My first reaction was to apologize for the outburst. Don’t, she said. He’s angry. He’s angry he had to have surgery. He’s angry his body doesn’t always work the way he wants. He’s angry that sometimes he doesn’t feel strong. My heart sank.

I am keenly aware that while the experiences Amichai and I have are intertwined, they are not one of the same. Of all the emotions I experienced when I learned that Amichai had CP – anger was not one of them. There were moments after Amichai’s birth where I would think about him in the womb, just a few days or weeks prior -when he was perfectly ‘normal.’ I couldn’t wrap my head around what had happened. I was confused, unsettled, anxious, scared maybe even sad – but I was never angry. And in fact, anger scares me. I’m human, so I’ve had a bout or two of rage – but angry people are just downright frightening. It consumes them, controls them, and leads them down a path which is very very dark. I didn’t want to go down that path just as my journey into motherhood was beginning, and I certainly did not want to project that onto Amichai. Although I was facing immense stresses, I was certain that the child in front of me represented hope and optimism. Something greater than me. And so, I clung to that instead of the darkness.

But Amichai’s experience is not mine. While he likes to walk around in my Adidas slides, we will never really be in each other shoes. I don’t know what it is like to be him, and I certainly can’t tell him he shouldn’t feel angry. I just don’t want him to be angry. I looked up at the psychologist and she probably read my mind. She said to look outside into the waiting room. There was Amichai, jumping around and practicing his ninja moves. He is not an angry child, but he’s allowed to have moments of anger. She said he was brave. He went along with everything because he knew this was good for him. He understood that he needed to act like he was on board, and he even was on board – but the frustrations remain. Anger is part of his experience.

Her thoughts challenged me to take a closer look at my own approach. My optimism is not fake. It does not cover up anything I wish to push down. I am steeped in the reality of CP, but maybe – I use my optimism to protect Amichai. Because as his parent, I’d give anything for him not to go through the agony and the sadness. I don’t want him to feel as though he lost something. If I just impart to him how strong he is, how great he is – than maybe he can avoid the darker moments of self-doubt. But that’s not reality either. I understand the value in facing the struggle no matter how hard it is. Amichai will have to go through his own process of acceptance, and I will need to accept it will be painful and frustrating. He will get angry. He will get upset. He will want to have a meltdown – I need to let him. Because ultimately, it will make him stronger and bring him peace.

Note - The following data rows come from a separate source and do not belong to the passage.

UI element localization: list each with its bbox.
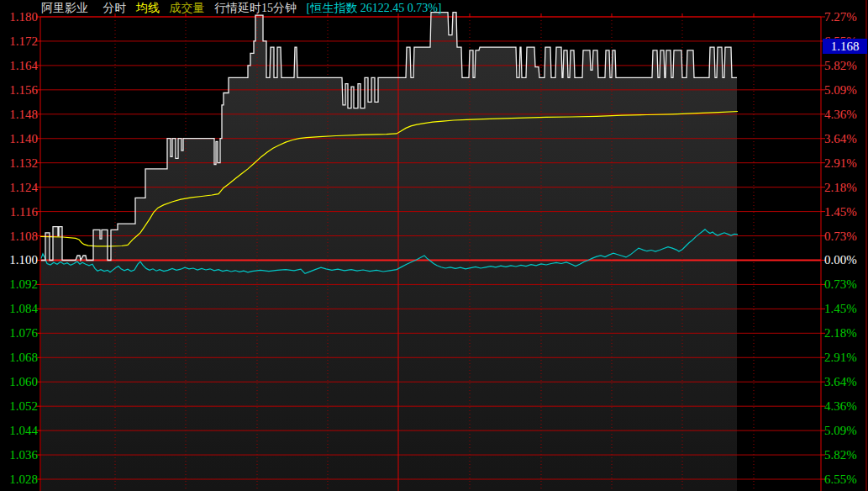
intraday-chart-canvas[interactable]: [0, 0, 868, 491]
toggle-volume[interactable]: 成交量: [170, 1, 205, 16]
price-area-fill: [41, 13, 737, 491]
price-tick-label: 1.180: [0, 9, 38, 24]
percent-tick-label: 3.64%: [824, 131, 857, 146]
index-ticker[interactable]: [恒生指数 26122.45 0.73%]: [307, 1, 442, 16]
price-tick-label: 1.108: [0, 229, 38, 244]
percent-tick-label: 2.91%: [824, 156, 857, 171]
price-tick-label: 1.156: [0, 82, 38, 98]
percent-tick-label: 4.36%: [824, 107, 857, 122]
price-tick-label: 1.068: [0, 350, 38, 365]
percent-tick-label: 1.45%: [824, 204, 857, 219]
quote-header: 阿里影业 分时 均线 成交量 行情延时15分钟 [恒生指数 26122.45 0…: [41, 1, 442, 15]
price-tick-label: 1.060: [0, 374, 38, 389]
percent-tick-label: 0.00%: [824, 252, 857, 267]
price-tick-label: 1.044: [0, 423, 38, 438]
price-tick-label: 1.028: [0, 472, 38, 487]
percent-tick-label: 5.82%: [824, 58, 857, 73]
percent-tick-label: 2.18%: [824, 180, 857, 195]
percent-tick-label: 6.55%: [824, 472, 857, 487]
percent-tick-label: 5.09%: [824, 82, 857, 98]
price-tick-label: 1.084: [0, 301, 38, 316]
price-tick-label: 1.164: [0, 58, 38, 73]
percent-tick-label: 3.64%: [824, 374, 857, 389]
price-tick-label: 1.172: [0, 34, 38, 49]
price-tick-label: 1.076: [0, 325, 38, 341]
price-tick-label: 1.148: [0, 107, 38, 122]
percent-tick-label: 1.45%: [824, 301, 857, 316]
tab-minute-chart[interactable]: 分时: [103, 1, 127, 16]
quote-app-window: 阿里影业 分时 均线 成交量 行情延时15分钟 [恒生指数 26122.45 0…: [0, 0, 868, 491]
last-price-marker: 1.168: [823, 39, 867, 54]
price-tick-label: 1.052: [0, 399, 38, 414]
price-tick-label: 1.100: [0, 252, 38, 267]
percent-tick-label: 2.18%: [824, 325, 857, 341]
toggle-ma-line[interactable]: 均线: [136, 1, 160, 16]
percent-tick-label: 0.73%: [824, 277, 857, 292]
price-tick-label: 1.036: [0, 447, 38, 462]
price-tick-label: 1.116: [0, 204, 38, 219]
percent-tick-label: 7.27%: [824, 9, 857, 24]
percent-tick-label: 2.91%: [824, 350, 857, 365]
price-tick-label: 1.092: [0, 277, 38, 292]
percent-tick-label: 4.36%: [824, 399, 857, 414]
delay-notice: 行情延时15分钟: [214, 1, 297, 16]
percent-tick-label: 5.82%: [824, 447, 857, 462]
price-tick-label: 1.124: [0, 180, 38, 195]
price-tick-label: 1.140: [0, 131, 38, 146]
percent-tick-label: 0.73%: [824, 229, 857, 244]
stock-name: 阿里影业: [41, 1, 88, 16]
price-tick-label: 1.132: [0, 156, 38, 171]
percent-tick-label: 5.09%: [824, 423, 857, 438]
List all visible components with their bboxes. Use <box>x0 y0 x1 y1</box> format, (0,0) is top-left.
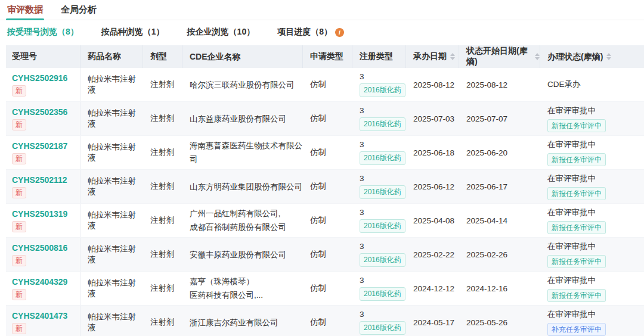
handling-status-cell: CDE承办 <box>540 68 644 101</box>
status-start-date-cell: 2025-02-26 <box>459 250 540 259</box>
dosage-form-cell: 注射剂 <box>143 181 182 192</box>
top-tab-bar: 审评数据 全局分析 <box>0 0 644 20</box>
acceptance-number-link[interactable]: CYHS2500816 <box>12 243 67 253</box>
header-acceptance-date-label: 承办日期 <box>413 51 447 62</box>
acceptance-date-cell: 2024-05-17 <box>406 318 459 327</box>
registration-type-number: 3 <box>360 140 364 149</box>
acceptance-no-cell: CYHS2404329 新 <box>6 272 80 305</box>
dosage-form-cell: 注射剂 <box>143 113 182 124</box>
acceptance-number-link[interactable]: CYHS2502112 <box>12 175 67 185</box>
status-badge: 新报任务审评中 <box>547 221 606 234</box>
application-type-cell: 仿制 <box>303 283 352 294</box>
sub-tab-bar: 按受理号浏览（8） 按品种浏览（1） 按企业浏览（10） 项目进度（8） i <box>0 20 644 43</box>
sort-icon[interactable] <box>450 53 455 60</box>
registration-type-cell: 3 2016版化药 <box>352 306 406 336</box>
acceptance-number-link[interactable]: CYHS2502356 <box>12 107 67 117</box>
tab-review-data[interactable]: 审评数据 <box>7 0 43 20</box>
dosage-form-cell: 注射剂 <box>143 215 182 226</box>
drug-name-cell: 帕拉米韦注射液 <box>80 278 143 299</box>
company-cell: 广州一品红制药有限公司,成都百裕制药股份有限公司 <box>182 207 303 234</box>
table-body: CYHS2502916 新 帕拉米韦注射液 注射剂 哈尔滨三联药业股份有限公司 … <box>6 68 644 336</box>
registration-type-number: 3 <box>360 276 364 285</box>
sort-icon[interactable] <box>606 53 611 60</box>
subtab-project-progress[interactable]: 项目进度（8） i <box>277 27 344 38</box>
subtab-by-company[interactable]: 按企业浏览（10） <box>187 27 255 38</box>
status-badge: 新报任务审评中 <box>547 119 606 132</box>
acceptance-date-cell: 2025-04-08 <box>406 216 459 225</box>
acceptance-number-link[interactable]: CYHS2502916 <box>12 73 67 83</box>
company-cell: 浙江康吉尔药业有限公司 <box>182 316 303 329</box>
registration-type-number: 3 <box>360 208 364 217</box>
acceptance-number-link[interactable]: CYHS2404329 <box>12 277 67 287</box>
header-dosage-form: 剂型 <box>143 45 182 68</box>
table-row: CYHS2502916 新 帕拉米韦注射液 注射剂 哈尔滨三联药业股份有限公司 … <box>6 68 644 102</box>
status-text: 在审评审批中 <box>547 105 596 117</box>
status-text: 在审评审批中 <box>547 173 596 185</box>
new-badge: 新 <box>12 255 26 266</box>
status-start-date-cell: 2025-05-26 <box>459 318 540 327</box>
status-text: 在审评审批中 <box>547 241 596 253</box>
registration-type-cell: 3 2016版化药 <box>352 136 406 169</box>
status-text: 在审评审批中 <box>547 309 596 321</box>
company-cell: 海南惠普森医药生物技术有限公司 <box>182 139 303 166</box>
handling-status-cell: 在审评审批中 新报任务审评中 <box>540 170 644 203</box>
acceptance-no-cell: CYHS2502112 新 <box>6 170 80 203</box>
table-row: CYHS2401473 新 帕拉米韦注射液 注射剂 浙江康吉尔药业有限公司 仿制… <box>6 306 644 336</box>
handling-status-cell: 在审评审批中 新报任务审评中 <box>540 102 644 135</box>
drug-name-cell: 帕拉米韦注射液 <box>80 312 143 333</box>
subtab-by-variety[interactable]: 按品种浏览（1） <box>101 27 165 38</box>
status-badge: 新报任务审评中 <box>547 187 606 200</box>
header-handling-status-label: 办理状态(摩熵) <box>547 51 603 63</box>
application-type-cell: 仿制 <box>303 317 352 328</box>
status-start-date-cell: 2025-08-12 <box>459 80 540 89</box>
table-row: CYHS2404329 新 帕拉米韦注射液 注射剂 嘉亨（珠海横琴）医药科技有限… <box>6 272 644 306</box>
table-row: CYHS2502112 新 帕拉米韦注射液 注射剂 山东方明药业集团股份有限公司… <box>6 170 644 204</box>
header-cde-company: CDE企业名称 <box>182 45 303 68</box>
registration-type-number: 3 <box>360 72 364 81</box>
acceptance-no-cell: CYHS2502916 新 <box>6 68 80 101</box>
table-row: CYHS2502187 新 帕拉米韦注射液 注射剂 海南惠普森医药生物技术有限公… <box>6 136 644 170</box>
acceptance-number-link[interactable]: CYHS2501319 <box>12 209 67 219</box>
dosage-form-cell: 注射剂 <box>143 79 182 90</box>
registration-type-number: 3 <box>360 310 364 319</box>
status-start-date-cell: 2025-06-20 <box>459 148 540 157</box>
application-type-cell: 仿制 <box>303 79 352 90</box>
subtab-by-acceptance-no[interactable]: 按受理号浏览（8） <box>7 27 79 38</box>
new-badge: 新 <box>12 289 26 300</box>
registration-type-cell: 3 2016版化药 <box>352 238 406 271</box>
header-handling-status: 办理状态(摩熵) <box>540 45 644 68</box>
sort-icon[interactable] <box>535 53 540 60</box>
acceptance-no-cell: CYHS2500816 新 <box>6 238 80 271</box>
drug-name-cell: 帕拉米韦注射液 <box>80 244 143 265</box>
application-type-cell: 仿制 <box>303 249 352 260</box>
acceptance-no-cell: CYHS2501319 新 <box>6 204 80 237</box>
info-icon[interactable]: i <box>335 28 344 37</box>
registration-type-cell: 3 2016版化药 <box>352 272 406 305</box>
dosage-form-cell: 注射剂 <box>143 147 182 158</box>
registration-type-badge: 2016版化药 <box>360 321 405 334</box>
acceptance-no-cell: CYHS2502356 新 <box>6 102 80 135</box>
header-acceptance-no: 受理号 <box>6 45 80 68</box>
acceptance-date-cell: 2024-12-12 <box>406 284 459 293</box>
status-badge: 新报任务审评中 <box>547 153 606 166</box>
tab-global-analysis[interactable]: 全局分析 <box>61 0 97 20</box>
drug-name-cell: 帕拉米韦注射液 <box>80 176 143 197</box>
acceptance-number-link[interactable]: CYHS2502187 <box>12 141 67 151</box>
company-cell: 山东方明药业集团股份有限公司 <box>182 180 303 194</box>
header-application-type: 申请类型 <box>303 45 352 68</box>
registration-type-number: 3 <box>360 242 364 251</box>
status-start-date-cell: 2025-06-17 <box>459 182 540 191</box>
company-cell: 嘉亨（珠海横琴）医药科技有限公司,... <box>182 275 303 302</box>
application-type-cell: 仿制 <box>303 215 352 226</box>
registration-type-badge: 2016版化药 <box>360 219 405 232</box>
acceptance-number-link[interactable]: CYHS2401473 <box>12 311 67 321</box>
handling-status-cell: 在审评审批中 新报任务审评中 <box>540 272 644 305</box>
company-cell: 安徽丰原药业股份有限公司 <box>182 248 303 262</box>
dosage-form-cell: 注射剂 <box>143 249 182 260</box>
handling-status-cell: 在审评审批中 新报任务审评中 <box>540 136 644 169</box>
review-data-table: 受理号 药品名称 剂型 CDE企业名称 申请类型 注册类型 承办日期 状态开始日… <box>6 45 644 336</box>
acceptance-date-cell: 2025-08-12 <box>406 80 459 89</box>
new-badge: 新 <box>12 323 26 334</box>
acceptance-no-cell: CYHS2502187 新 <box>6 136 80 169</box>
status-start-date-cell: 2025-07-07 <box>459 114 540 123</box>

And maybe I need to understand that there can be something cathartic about anger if directed in the right way and used responsibly. Amichai has what to be angry over, but he is not consumed by it. He is simply trying to figure it out on his terms. He expressed his anger in a safe place, he acknowledged that he was hurting and took a moment to put it in its proper place.  When Amichai walked out of the psychologist’s office, he seemed lighter.

And that too is grace.

After being in the NICU for two weeks, the nurse called me early one morning and casually said, He can come home today. I needed her to repeat that. He can come home today. I felt a wave of relief, happiness, excitement… but it was short lived. Soon those feelings were replaced with another wave of emotion – panic. While Amichai was deemed strong enough to come home, how were they so sure I was up to task? If any mother ever tells you that she left the hospital with absolute confidence in her ability to care for another life…well, she’s lying. And yet, the hospital sends hundreds of mothers off each day believing they can handle it. This blind trust always amazed me even under the best circumstances. A life is entrusted to you without any practical knowledge or understanding of what that life needs. I can’t think of any other job in the world where in the prior experience section you check off none and yet for some crazy reason – you’re hired. I was so far out of my league.  Amichai was in the NICU. He had been hooked up to monitors and screens for two weeks straight. He was on two anti-seizure medications – one of which needed to be administered at 4 a.m. Suddenly, they were handing this little life off to me and saying, ok your turn – go handle it. Panic.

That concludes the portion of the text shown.